● Exercise goal
Retype every entry below without altering anything.

● Dataset content
⟨
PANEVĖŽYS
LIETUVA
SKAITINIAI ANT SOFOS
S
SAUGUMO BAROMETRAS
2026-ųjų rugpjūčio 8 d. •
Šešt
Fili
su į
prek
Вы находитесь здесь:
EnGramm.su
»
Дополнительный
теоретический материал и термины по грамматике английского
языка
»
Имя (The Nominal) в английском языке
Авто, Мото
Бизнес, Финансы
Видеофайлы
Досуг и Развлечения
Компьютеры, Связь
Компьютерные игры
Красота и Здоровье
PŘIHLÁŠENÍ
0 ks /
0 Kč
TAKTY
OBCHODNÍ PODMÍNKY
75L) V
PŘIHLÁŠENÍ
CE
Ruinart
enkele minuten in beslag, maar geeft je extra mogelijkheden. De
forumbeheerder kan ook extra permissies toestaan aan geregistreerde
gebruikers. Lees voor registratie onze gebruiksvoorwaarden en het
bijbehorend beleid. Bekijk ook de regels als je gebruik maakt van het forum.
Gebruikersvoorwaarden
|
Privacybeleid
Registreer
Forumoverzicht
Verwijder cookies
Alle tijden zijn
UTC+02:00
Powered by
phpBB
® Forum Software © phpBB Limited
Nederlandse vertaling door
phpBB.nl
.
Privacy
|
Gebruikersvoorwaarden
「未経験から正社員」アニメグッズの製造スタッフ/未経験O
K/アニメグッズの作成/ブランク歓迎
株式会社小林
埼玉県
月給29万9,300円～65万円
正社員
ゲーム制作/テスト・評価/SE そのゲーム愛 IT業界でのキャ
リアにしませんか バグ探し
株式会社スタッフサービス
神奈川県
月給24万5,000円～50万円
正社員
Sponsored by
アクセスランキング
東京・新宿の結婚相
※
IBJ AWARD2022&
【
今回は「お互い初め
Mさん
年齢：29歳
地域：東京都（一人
⟩
● Completed exercise
PANEVĖŽYS
LIETUVA
SKAITINIAI ANT SOFOS
S
SAUGUMO BAROMETRAS
2026-ųjų rugpjūčio 8 d. •
Šešt
Fili
su į
prek
Вы находитесь здесь:
EnGramm.su
»
Дополнительный
теоретический материал и термины по грамматике английского
языка
»
Имя (The Nominal) в английском языке
Авто, Мото
Бизнес, Финансы
Видеофайлы
Досуг и Развлечения
Компьютеры, Связь
Компьютерные игры
Красота и Здоровье
PŘIHLÁŠENÍ
0 ks /
0 Kč
TAKTY
OBCHODNÍ PODMÍNKY
75L) V
PŘIHLÁŠENÍ
CE
Ruinart
enkele minuten in beslag, maar geeft je extra mogelijkheden. De
forumbeheerder kan ook extra permissies toestaan aan geregistreerde
gebruikers. Lees voor registratie onze gebruiksvoorwaarden en het
bijbehorend beleid. Bekijk ook de regels als je gebruik maakt van het forum.
Gebruikersvoorwaarden
|
Privacybeleid
Registreer
Forumoverzicht
Verwijder cookies
Alle tijden zijn
UTC+02:00
Powered by
phpBB
® Forum Software © phpBB Limited
Nederlandse vertaling door
phpBB.nl
.
Privacy
|
Gebruikersvoorwaarden
「未経験から正社員」アニメグッズの製造スタッフ/未経験O
K/アニメグッズの作成/ブランク歓迎
株式会社小林
埼玉県
月給29万9,300円～65万円
正社員
ゲーム制作/テスト・評価/SE そのゲーム愛 IT業界でのキャ
リアにしませんか バグ探し
株式会社スタッフサービス
神奈川県
月給24万5,000円～50万円
正社員
Sponsored by
アクセスランキング
東京・新宿の結婚相
※
IBJ AWARD2022&
【
今回は「お互い初め
Mさん
年齢：29歳
地域：東京都（一人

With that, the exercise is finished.